Olympic medalists catch a tax break in Colorado after governor signs bill
Author: Peter Marcus - May 22, 2017 - Updated: May 22, 2017
Gov. John Hickenlooper on Monday signed a measure that will provide a state income tax deduction for monetary awards received as a result of winning an Olympic medal.
House Bill 1104 was signed at a ceremony at the U.S. Olympic Committee in Colorado Springs.
The measure follows a move by Congress last year that gave broad passage to a similar measure to exempt medals and stipends from taxes.
In the Colorado legislation, deductions are given to to anyone who receives a medal at the summer or winter Olympics or Paralympic games.
Non-monetary benefits and endorsement earnings are not eligible for the income tax deduction, which will be available beginning in tax year 2018.
Rep. Clarice Navarro, R-Pueblo, was the driving force behind the bill during the last session.

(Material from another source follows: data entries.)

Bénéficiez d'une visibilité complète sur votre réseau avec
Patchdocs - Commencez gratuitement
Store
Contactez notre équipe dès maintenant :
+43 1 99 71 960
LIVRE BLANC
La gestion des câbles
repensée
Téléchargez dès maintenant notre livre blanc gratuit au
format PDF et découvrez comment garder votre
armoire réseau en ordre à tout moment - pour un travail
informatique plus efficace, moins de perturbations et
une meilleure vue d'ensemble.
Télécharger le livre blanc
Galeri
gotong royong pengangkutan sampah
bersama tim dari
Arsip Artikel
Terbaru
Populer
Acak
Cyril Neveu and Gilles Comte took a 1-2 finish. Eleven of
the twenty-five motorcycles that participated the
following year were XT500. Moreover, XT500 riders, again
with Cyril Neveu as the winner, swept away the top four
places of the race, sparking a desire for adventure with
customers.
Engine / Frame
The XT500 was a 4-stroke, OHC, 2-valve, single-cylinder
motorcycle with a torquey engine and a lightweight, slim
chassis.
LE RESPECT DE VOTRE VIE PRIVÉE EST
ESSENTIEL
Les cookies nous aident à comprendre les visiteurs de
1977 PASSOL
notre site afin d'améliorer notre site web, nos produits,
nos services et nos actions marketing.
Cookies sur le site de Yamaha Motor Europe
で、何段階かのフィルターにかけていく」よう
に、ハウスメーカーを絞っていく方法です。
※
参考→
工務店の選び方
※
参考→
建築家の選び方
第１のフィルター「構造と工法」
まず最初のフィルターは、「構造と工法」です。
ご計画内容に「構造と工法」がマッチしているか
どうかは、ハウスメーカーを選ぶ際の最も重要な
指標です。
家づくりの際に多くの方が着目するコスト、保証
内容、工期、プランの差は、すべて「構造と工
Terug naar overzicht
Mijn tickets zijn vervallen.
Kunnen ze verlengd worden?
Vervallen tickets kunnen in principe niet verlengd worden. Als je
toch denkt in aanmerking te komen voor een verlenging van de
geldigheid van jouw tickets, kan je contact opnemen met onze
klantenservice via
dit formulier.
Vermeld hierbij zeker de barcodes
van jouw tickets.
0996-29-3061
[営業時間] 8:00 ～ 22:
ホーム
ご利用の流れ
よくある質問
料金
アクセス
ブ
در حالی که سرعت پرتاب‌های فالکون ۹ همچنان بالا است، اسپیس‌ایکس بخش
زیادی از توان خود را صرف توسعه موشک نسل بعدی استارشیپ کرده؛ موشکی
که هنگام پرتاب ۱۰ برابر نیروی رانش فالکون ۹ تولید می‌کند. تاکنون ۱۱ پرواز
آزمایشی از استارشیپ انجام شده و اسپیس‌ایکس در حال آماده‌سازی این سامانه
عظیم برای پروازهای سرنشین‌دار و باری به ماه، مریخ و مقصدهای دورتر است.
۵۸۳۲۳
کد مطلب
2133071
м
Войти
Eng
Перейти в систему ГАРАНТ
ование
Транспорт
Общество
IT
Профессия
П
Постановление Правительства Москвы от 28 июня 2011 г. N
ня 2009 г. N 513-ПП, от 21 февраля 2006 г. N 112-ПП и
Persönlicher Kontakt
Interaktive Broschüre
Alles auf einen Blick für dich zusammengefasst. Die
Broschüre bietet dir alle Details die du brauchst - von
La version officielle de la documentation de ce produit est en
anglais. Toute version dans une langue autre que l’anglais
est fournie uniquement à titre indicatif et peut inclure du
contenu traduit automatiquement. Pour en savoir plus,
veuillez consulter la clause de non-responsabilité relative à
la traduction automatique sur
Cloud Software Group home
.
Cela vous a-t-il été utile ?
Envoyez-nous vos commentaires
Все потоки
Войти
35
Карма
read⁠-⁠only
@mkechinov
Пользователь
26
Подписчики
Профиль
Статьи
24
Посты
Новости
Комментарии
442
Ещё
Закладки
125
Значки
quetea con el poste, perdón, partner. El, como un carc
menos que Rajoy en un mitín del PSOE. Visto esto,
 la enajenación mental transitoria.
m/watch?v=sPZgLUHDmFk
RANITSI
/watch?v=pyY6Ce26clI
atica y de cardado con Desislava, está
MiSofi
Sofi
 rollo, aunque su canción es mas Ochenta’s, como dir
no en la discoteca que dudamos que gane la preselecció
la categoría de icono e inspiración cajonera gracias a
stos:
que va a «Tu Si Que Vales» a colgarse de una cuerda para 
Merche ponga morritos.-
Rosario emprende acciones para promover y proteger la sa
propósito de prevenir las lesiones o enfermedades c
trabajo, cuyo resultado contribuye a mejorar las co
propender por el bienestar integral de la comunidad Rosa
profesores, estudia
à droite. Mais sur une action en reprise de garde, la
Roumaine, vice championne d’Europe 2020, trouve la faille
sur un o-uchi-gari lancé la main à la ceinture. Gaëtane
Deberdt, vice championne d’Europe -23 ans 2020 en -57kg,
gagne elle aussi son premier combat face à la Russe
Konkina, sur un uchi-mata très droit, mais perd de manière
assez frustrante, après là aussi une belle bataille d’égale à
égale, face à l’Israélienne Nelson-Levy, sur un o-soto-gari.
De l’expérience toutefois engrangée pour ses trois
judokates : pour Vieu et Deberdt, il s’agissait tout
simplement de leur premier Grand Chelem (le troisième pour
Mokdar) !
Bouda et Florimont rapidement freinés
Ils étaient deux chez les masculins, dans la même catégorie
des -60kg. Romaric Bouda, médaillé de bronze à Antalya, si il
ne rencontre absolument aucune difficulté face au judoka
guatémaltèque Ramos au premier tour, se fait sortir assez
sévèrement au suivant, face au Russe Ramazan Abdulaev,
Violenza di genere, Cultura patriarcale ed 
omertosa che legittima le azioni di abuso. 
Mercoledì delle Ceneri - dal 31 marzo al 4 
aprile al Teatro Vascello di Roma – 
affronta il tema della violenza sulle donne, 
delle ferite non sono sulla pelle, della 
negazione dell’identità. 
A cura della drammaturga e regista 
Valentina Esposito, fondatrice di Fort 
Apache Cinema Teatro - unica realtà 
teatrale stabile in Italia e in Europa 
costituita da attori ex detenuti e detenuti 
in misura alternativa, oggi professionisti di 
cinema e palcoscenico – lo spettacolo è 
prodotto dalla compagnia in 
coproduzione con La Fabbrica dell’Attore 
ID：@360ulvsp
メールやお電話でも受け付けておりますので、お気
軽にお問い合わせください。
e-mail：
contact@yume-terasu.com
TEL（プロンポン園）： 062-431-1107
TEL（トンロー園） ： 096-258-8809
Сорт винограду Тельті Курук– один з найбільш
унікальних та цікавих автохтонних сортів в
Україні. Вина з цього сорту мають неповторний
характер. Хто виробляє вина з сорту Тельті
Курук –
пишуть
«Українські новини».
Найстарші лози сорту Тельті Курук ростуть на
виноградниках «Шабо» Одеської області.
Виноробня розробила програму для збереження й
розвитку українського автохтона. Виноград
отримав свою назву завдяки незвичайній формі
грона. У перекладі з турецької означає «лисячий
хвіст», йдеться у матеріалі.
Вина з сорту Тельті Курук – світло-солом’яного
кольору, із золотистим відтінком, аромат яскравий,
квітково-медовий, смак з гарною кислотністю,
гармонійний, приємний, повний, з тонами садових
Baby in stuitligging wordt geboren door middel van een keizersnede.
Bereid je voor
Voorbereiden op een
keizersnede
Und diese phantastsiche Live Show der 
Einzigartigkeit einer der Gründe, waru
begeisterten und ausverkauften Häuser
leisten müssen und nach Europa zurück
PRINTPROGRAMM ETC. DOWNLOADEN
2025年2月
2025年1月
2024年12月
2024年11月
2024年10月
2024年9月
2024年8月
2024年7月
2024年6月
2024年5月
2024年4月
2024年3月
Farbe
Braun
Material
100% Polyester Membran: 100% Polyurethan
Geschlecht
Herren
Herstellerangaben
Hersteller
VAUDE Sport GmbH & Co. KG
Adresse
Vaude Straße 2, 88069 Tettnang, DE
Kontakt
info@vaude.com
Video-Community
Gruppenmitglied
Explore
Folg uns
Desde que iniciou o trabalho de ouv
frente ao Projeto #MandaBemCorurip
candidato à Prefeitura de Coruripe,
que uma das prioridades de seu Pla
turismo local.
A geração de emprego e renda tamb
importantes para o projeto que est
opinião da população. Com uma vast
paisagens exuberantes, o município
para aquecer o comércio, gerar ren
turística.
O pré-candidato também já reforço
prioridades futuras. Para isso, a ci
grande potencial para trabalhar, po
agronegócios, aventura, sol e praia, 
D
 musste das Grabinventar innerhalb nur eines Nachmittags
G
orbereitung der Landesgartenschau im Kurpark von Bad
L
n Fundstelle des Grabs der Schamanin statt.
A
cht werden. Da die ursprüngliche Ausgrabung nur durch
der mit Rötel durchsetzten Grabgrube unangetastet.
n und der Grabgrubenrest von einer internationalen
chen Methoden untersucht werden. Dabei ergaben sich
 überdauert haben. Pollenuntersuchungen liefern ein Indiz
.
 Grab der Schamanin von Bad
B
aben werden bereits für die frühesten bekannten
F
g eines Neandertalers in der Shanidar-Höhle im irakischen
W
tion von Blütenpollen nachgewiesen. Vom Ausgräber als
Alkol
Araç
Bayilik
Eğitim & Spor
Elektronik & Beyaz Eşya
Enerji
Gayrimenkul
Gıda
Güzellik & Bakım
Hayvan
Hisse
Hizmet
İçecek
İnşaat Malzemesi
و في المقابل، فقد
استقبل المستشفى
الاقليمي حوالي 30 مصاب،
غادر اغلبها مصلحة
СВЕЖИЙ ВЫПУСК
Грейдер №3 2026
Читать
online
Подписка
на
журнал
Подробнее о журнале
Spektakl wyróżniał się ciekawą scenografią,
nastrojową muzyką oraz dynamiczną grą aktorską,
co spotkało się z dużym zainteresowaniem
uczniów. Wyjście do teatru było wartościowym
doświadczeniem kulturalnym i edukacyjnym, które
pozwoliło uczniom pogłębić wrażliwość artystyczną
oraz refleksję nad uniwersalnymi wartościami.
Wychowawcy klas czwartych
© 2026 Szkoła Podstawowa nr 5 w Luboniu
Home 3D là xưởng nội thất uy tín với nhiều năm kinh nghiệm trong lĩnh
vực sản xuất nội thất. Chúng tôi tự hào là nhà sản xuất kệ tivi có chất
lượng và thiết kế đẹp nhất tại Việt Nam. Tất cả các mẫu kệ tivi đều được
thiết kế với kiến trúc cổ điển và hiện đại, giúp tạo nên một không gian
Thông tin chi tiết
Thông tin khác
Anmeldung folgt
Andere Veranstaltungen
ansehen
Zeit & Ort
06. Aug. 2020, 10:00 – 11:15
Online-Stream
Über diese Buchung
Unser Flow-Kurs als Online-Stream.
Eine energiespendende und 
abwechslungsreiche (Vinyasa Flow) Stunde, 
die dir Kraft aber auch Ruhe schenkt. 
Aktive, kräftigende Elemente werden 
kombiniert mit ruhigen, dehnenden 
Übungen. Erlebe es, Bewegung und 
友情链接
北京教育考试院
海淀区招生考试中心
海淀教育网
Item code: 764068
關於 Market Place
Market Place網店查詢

The USOC gives athletes who win a medal at the summer or winter Olympics a cash award: $25,000 for gold, $15,000 for silver, and $10,000 for bronze medals. Paralympian medal winners are paid $5,000, $3,000, and $2,000, respectively.
The United States Olympic and Paralympic teams have won an average of 100 medals during each of the last four summer Olympic and Paralympic games and 35 medals during each of the last four winter Olympic and Paralympic games.
Federal law allows the value of Olympic or Paralympic medals and any monetary prizes received from the USOC to be excluded from federal taxable income, as long as the taxpayer has an adjusted gross income of less than $1 million.
House Bill 1104 won’t have much of an impact on state revenue, according to state fiscal analysts. Data from the USOC shows there were 65 Colorado residents that participated in the 2014 winter and 2016 summer Olympic and Paralympic games. Of these, seven athletes won an Olympic or Paralympic medal for a total of seven medals.
The value of the state income tax would have been approximately $2,400 in tax year 2014 and nearly $2,800 in tax year 2016.
It also won’t cost much money to implement the program, as fiscal analysts believe it can be accomplished with existing resources given the small number of taxpayers that are expected to claim the state income tax deduction and its availability every two years.
“Your proposed state-based legislation would provide much needed and significant financial support to some of Colorado’s most dedicated amateur athletes,” Desiree Filippone, managing director of government relations for the USOC, said in a letter to lawmakers as the bill was moving through the legislative process.
“Our Olympic and Paralympic athletes shouldn’t be penalized by way of a tax on their medals or stipends,” said Rep. Clarice Navarro, R-Pueblo, a sponsor of the bill. “Not everyone ends up on a Wheaties box, and as Coloradans we have an opportunity to make a statement and a difference to and for the young people that work so hard to represent the U.S.”